What to do. Word for word, restate the lines of the data below between those holding "νωρίς τις διαθέσεις" and "palabras clave negativas de manera eficiente", inclusive; pictures do not belong in the copy.

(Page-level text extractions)
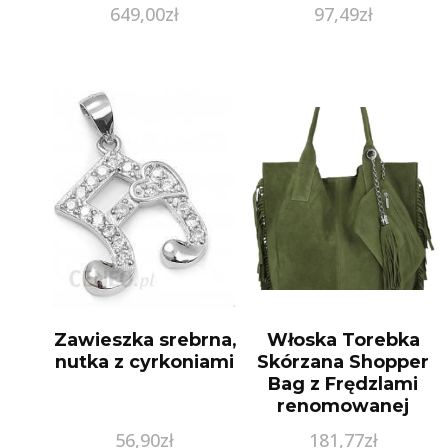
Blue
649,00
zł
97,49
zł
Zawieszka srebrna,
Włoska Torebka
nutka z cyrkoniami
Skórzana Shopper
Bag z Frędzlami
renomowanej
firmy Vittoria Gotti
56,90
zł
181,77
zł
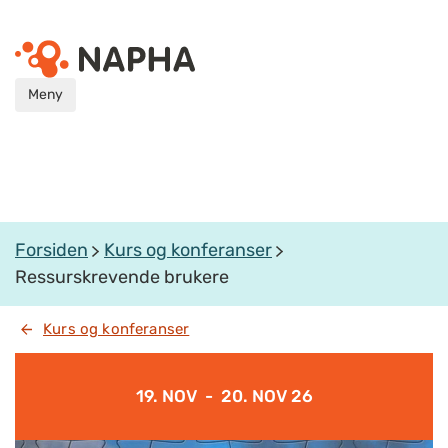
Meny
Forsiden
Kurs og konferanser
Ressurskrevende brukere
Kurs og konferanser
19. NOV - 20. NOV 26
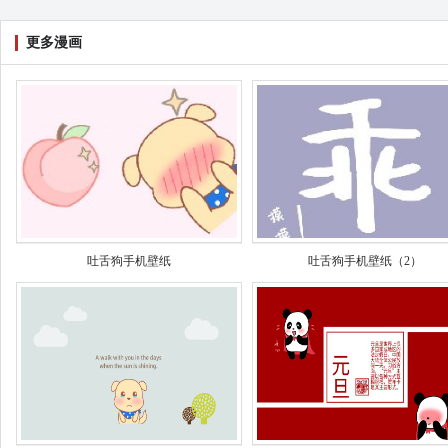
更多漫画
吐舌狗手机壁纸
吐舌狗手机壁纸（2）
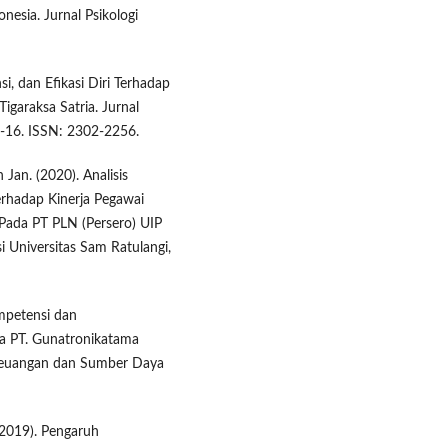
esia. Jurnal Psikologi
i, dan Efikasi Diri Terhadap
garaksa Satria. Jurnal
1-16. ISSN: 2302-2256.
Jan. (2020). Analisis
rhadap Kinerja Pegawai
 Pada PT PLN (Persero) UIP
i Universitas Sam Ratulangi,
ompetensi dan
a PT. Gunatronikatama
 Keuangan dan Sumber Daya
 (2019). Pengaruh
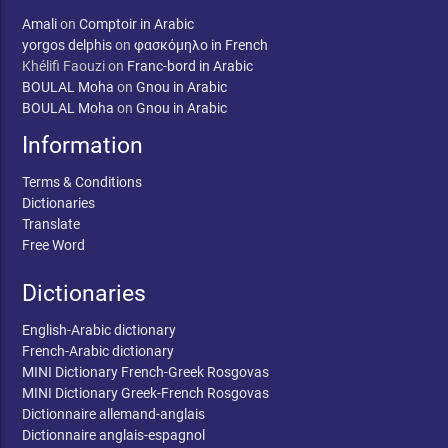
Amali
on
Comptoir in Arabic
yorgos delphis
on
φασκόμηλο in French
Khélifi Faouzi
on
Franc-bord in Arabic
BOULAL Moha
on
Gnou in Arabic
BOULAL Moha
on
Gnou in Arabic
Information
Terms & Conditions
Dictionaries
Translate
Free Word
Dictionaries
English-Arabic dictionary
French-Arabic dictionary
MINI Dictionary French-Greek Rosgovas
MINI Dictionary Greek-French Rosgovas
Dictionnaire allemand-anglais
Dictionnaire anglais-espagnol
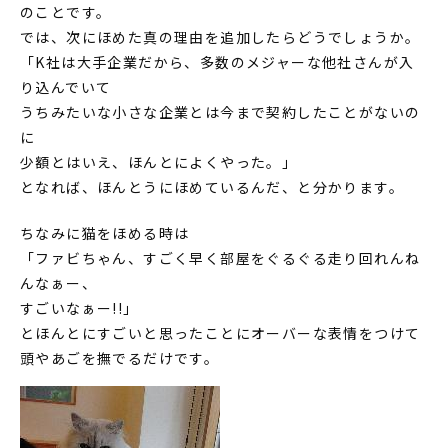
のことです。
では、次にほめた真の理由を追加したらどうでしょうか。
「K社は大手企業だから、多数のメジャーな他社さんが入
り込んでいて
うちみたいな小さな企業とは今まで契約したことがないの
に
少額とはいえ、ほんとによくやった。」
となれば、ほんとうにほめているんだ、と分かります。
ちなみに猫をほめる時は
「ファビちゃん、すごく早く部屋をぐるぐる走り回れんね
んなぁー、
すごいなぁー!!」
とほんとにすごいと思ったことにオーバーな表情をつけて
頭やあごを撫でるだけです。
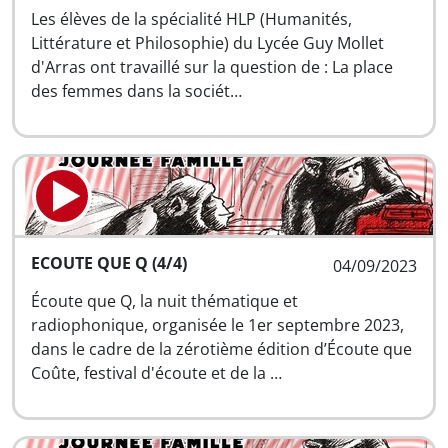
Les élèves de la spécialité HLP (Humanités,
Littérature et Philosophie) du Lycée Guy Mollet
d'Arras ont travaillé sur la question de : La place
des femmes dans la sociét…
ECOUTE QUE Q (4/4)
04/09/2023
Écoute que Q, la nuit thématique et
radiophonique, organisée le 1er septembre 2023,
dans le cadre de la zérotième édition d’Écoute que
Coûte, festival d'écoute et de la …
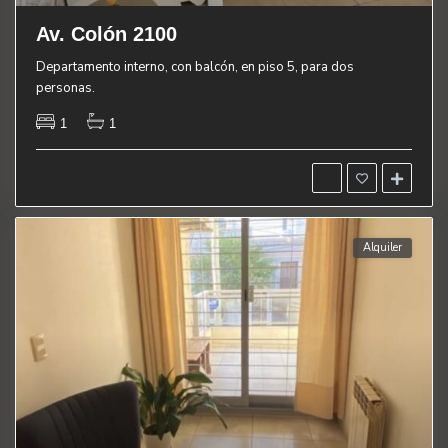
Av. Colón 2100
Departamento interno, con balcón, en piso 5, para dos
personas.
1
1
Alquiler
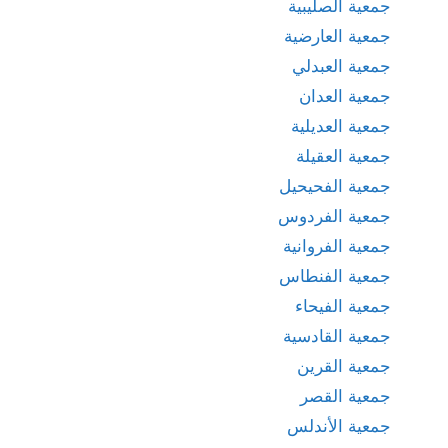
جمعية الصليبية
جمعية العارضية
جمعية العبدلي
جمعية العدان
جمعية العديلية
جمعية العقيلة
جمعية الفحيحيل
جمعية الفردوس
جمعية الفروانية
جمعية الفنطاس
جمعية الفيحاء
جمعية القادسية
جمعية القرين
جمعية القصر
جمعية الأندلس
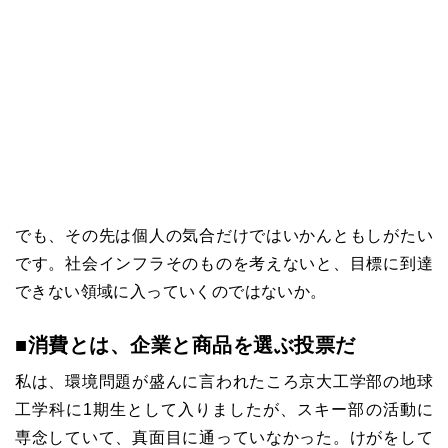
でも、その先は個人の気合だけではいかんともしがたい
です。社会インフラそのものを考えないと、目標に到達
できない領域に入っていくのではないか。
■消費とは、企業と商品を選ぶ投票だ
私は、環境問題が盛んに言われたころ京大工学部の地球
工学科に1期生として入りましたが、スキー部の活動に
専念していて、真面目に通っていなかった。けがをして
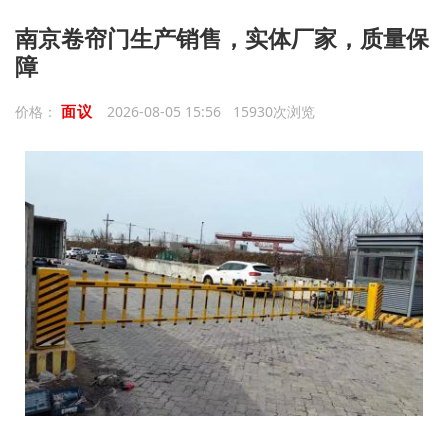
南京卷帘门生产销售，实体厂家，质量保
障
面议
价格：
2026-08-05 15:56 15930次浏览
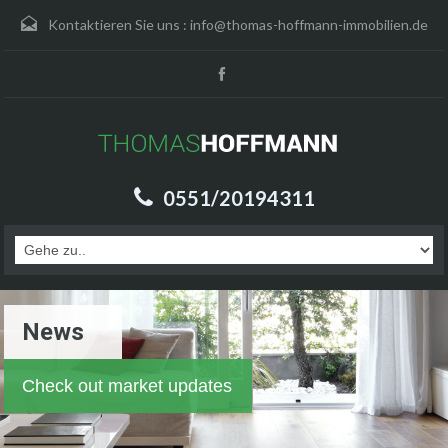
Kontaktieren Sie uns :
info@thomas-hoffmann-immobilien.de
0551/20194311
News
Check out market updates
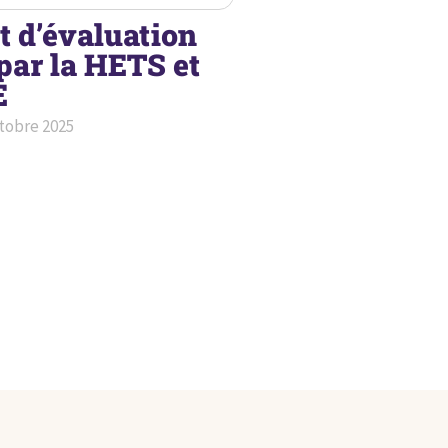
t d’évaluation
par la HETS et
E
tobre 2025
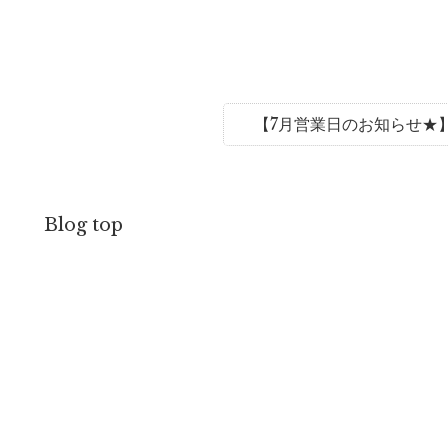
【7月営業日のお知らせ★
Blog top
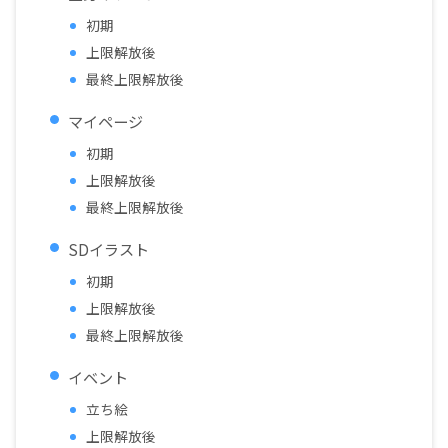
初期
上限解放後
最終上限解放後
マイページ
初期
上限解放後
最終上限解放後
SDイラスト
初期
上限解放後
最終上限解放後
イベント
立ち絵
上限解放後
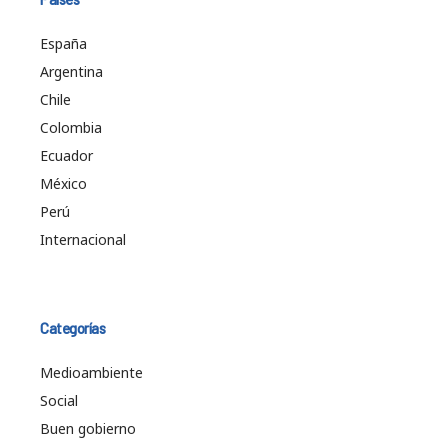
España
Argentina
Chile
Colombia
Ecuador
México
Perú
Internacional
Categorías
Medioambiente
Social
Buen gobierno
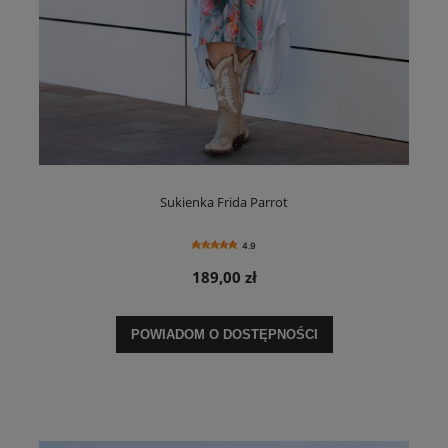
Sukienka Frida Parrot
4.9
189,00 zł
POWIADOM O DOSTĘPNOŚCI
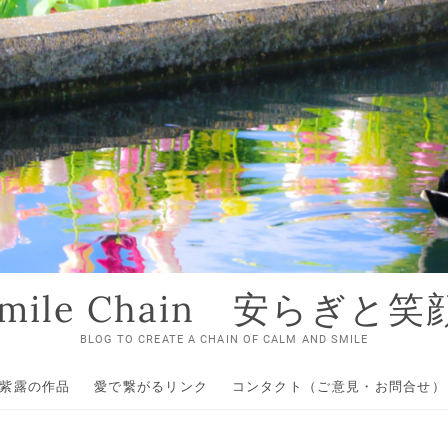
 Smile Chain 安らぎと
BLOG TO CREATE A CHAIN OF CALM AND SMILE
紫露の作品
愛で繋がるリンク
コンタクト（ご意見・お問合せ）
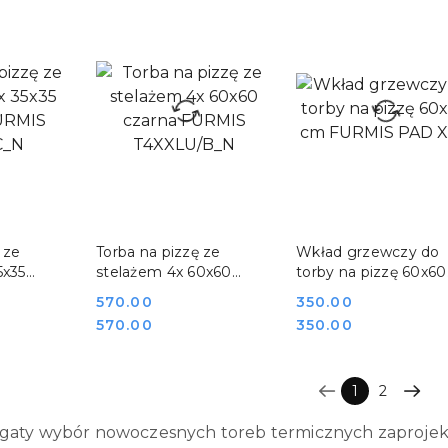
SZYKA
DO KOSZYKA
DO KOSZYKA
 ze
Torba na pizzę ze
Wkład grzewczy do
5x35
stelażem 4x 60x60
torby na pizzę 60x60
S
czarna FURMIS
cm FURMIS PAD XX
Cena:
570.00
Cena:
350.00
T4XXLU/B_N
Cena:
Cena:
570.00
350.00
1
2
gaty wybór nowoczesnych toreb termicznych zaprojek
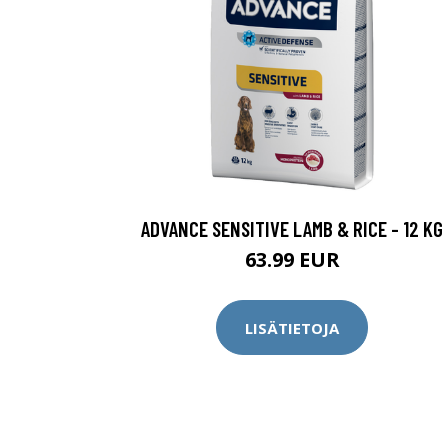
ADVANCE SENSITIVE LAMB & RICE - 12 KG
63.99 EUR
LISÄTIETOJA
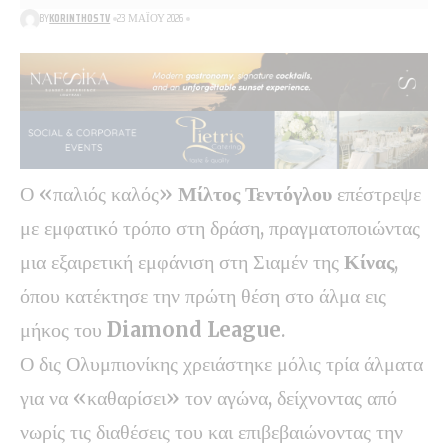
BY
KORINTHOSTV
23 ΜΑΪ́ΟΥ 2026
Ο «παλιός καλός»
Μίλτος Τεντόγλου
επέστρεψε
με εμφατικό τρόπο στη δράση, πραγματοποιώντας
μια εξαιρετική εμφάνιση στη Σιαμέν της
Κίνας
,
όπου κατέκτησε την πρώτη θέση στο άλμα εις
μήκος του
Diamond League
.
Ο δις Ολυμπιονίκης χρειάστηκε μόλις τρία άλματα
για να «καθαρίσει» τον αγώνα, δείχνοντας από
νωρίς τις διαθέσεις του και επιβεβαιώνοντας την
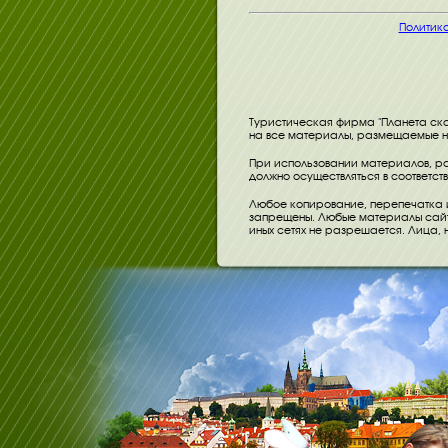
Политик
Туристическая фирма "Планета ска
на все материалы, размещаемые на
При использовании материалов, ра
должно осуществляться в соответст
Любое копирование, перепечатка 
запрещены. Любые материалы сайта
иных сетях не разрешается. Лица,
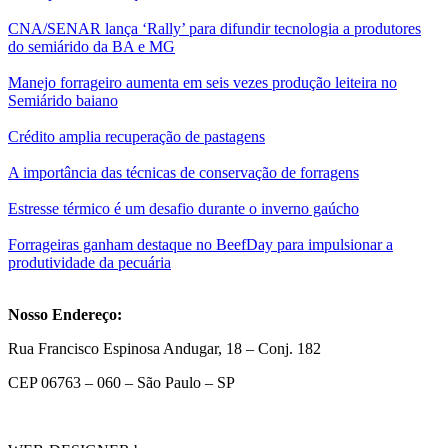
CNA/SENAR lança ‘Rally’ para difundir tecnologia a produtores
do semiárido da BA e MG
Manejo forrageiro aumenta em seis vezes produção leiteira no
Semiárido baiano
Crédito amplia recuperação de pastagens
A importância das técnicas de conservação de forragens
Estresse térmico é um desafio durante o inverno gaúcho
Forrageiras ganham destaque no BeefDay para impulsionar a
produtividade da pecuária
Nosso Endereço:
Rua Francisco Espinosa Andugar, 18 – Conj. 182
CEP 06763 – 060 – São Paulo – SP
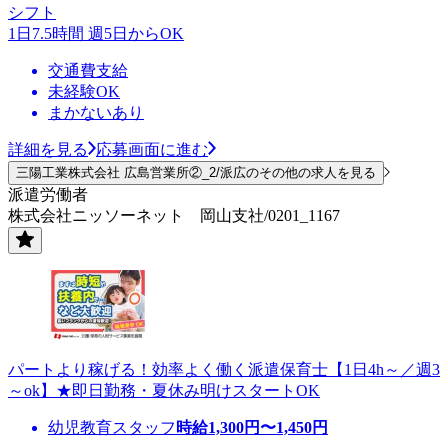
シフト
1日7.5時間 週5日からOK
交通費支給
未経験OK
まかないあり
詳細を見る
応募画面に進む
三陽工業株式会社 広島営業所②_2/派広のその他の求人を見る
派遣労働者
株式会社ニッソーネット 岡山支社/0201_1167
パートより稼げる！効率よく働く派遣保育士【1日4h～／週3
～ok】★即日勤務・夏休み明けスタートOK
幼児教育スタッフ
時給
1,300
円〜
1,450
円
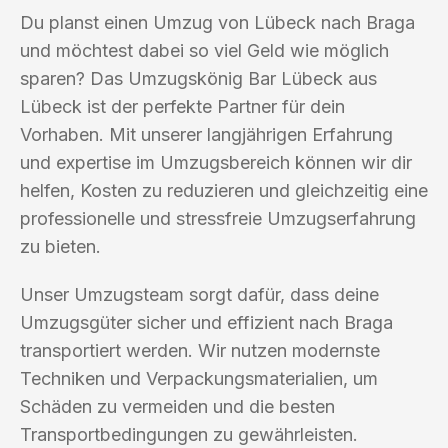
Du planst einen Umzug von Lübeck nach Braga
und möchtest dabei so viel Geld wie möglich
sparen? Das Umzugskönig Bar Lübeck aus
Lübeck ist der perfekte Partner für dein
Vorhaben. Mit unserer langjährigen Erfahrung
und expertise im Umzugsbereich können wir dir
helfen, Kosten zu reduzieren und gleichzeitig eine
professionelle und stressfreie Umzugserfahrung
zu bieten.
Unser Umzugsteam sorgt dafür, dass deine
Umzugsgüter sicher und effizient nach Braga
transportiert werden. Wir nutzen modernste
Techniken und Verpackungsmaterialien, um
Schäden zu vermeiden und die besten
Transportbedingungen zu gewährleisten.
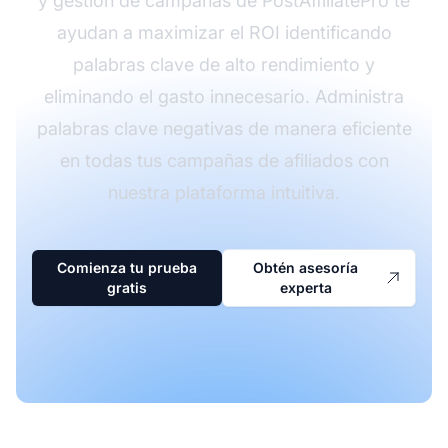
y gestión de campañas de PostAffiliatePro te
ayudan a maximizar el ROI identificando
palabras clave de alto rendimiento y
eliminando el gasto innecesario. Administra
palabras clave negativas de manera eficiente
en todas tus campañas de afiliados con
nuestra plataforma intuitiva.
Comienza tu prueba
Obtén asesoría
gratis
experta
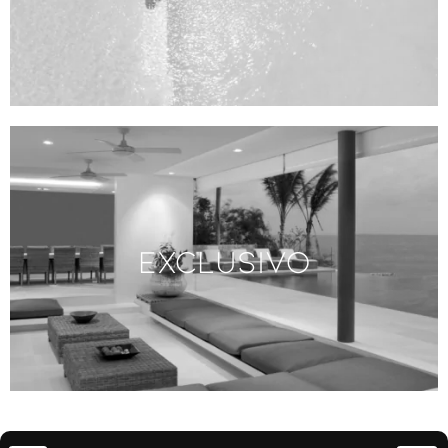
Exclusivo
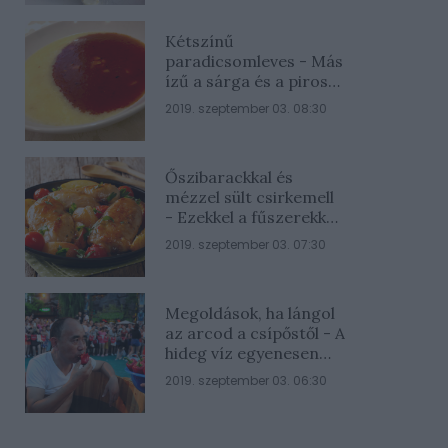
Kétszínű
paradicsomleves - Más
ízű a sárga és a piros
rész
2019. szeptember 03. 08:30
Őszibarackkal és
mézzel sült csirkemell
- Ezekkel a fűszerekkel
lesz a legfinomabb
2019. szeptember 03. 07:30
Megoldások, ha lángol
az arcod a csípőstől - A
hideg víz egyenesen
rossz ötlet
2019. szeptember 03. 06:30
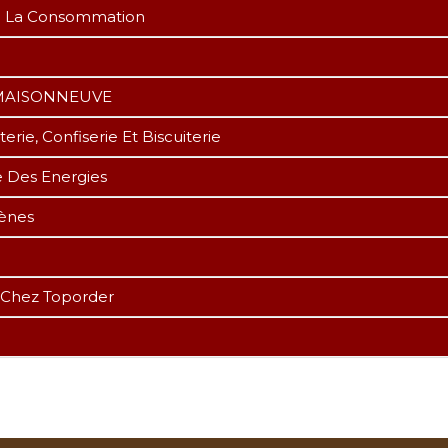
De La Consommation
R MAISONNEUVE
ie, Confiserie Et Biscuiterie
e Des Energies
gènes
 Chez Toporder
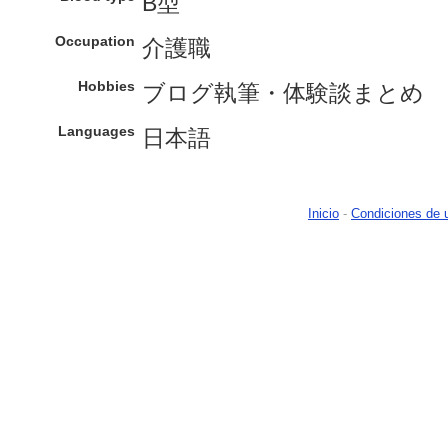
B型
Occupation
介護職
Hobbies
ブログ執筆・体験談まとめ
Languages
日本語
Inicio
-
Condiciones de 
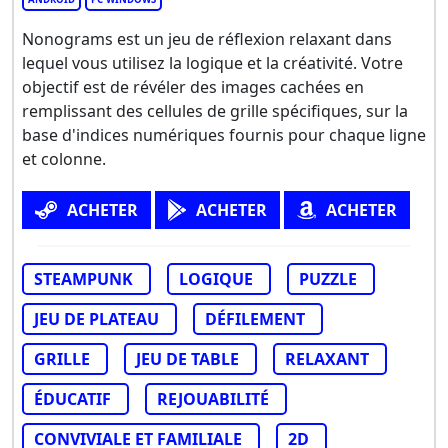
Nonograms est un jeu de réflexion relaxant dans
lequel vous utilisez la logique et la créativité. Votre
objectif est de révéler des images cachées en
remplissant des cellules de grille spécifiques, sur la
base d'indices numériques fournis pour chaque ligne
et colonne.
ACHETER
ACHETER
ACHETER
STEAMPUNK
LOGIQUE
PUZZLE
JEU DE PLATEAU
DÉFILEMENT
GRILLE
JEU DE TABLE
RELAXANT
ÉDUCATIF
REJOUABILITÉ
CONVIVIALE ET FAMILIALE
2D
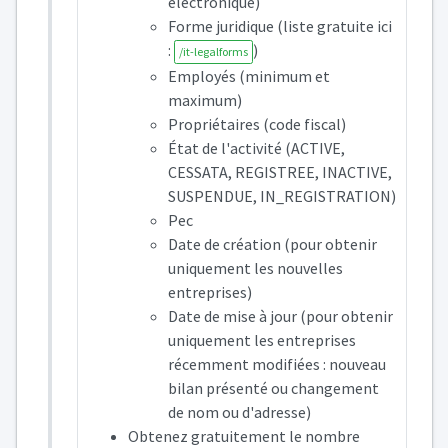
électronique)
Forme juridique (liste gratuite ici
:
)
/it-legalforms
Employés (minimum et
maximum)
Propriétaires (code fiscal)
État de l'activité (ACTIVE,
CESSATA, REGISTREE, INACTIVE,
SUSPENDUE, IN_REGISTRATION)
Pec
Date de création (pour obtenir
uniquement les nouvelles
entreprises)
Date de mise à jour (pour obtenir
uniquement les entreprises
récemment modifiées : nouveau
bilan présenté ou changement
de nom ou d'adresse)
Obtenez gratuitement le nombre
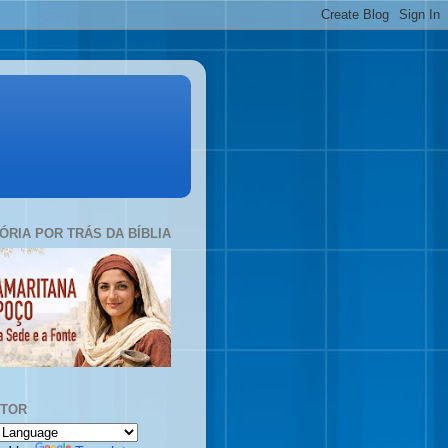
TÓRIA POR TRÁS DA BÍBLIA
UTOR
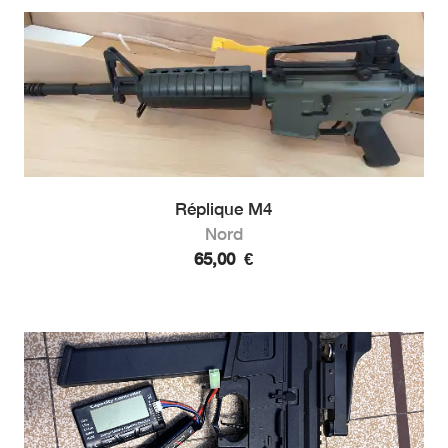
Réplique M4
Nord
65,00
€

Result.
νωρίς τις διαθέσεις του και επιβεβαιώνοντας την
Политик
Туристическая фирма "Планета ска
на все материалы, размещаемые на
При использовании материалов, ра
должно осуществляться в соответст
Любое копирование, перепечатка 
запрещены. Любые материалы сайта
иных сетях не разрешается. Лица,
CNA/SENAR lança ‘Rally’ para difundir tecnologia a produtores
do semiárido da BA e MG
Manejo forrageiro aumenta em seis vezes produção leiteira no
Semiárido baiano
Crédito amplia recuperação de pastagens
A importância das técnicas de conservação de forragens
Estresse térmico é um desafio durante o inverno gaúcho
Forrageiras ganham destaque no BeefDay para impulsionar a
produtividade da pecuária
Nosso Endereço:
Rua Francisco Espinosa Andugar, 18 – Conj. 182
CEP 06763 – 060 – São Paulo – SP
シフト
1日7.5時間 週5日からOK
交通費支給
未経験OK
まかないあり
詳細を見る
応募画面に進む
三陽工業株式会社 広島営業所②_2/派広のその他の求人を見る
派遣労働者
株式会社ニッソーネット 岡山支社/0201_1167
パートより稼げる！効率よく働く派遣保育士【1日4h～／週3
～ok】★即日勤務・夏休み明けスタートOK
幼児教育スタッフ
時給
1,300
円〜
1,450
円
Du planst einen Umzug von Lübeck nach Braga
und möchtest dabei so viel Geld wie möglich
sparen? Das Umzugskönig Bar Lübeck aus
Lübeck ist der perfekte Partner für dein
Vorhaben. Mit unserer langjährigen Erfahrung
und expertise im Umzugsbereich können wir dir
helfen, Kosten zu reduzieren und gleichzeitig eine
professionelle und stressfreie Umzugserfahrung
zu bieten.
Unser Umzugsteam sorgt dafür, dass deine
Umzugsgüter sicher und effizient nach Braga
transportiert werden. Wir nutzen modernste
Techniken und Verpackungsmaterialien, um
Schäden zu vermeiden und die besten
Transportbedingungen zu gewährleisten.
y gestión de campañas de PostAffiliatePro te
ayudan a maximizar el ROI identificando
palabras clave de alto rendimiento y
eliminando el gasto innecesario. Administra
palabras clave negativas de manera eficiente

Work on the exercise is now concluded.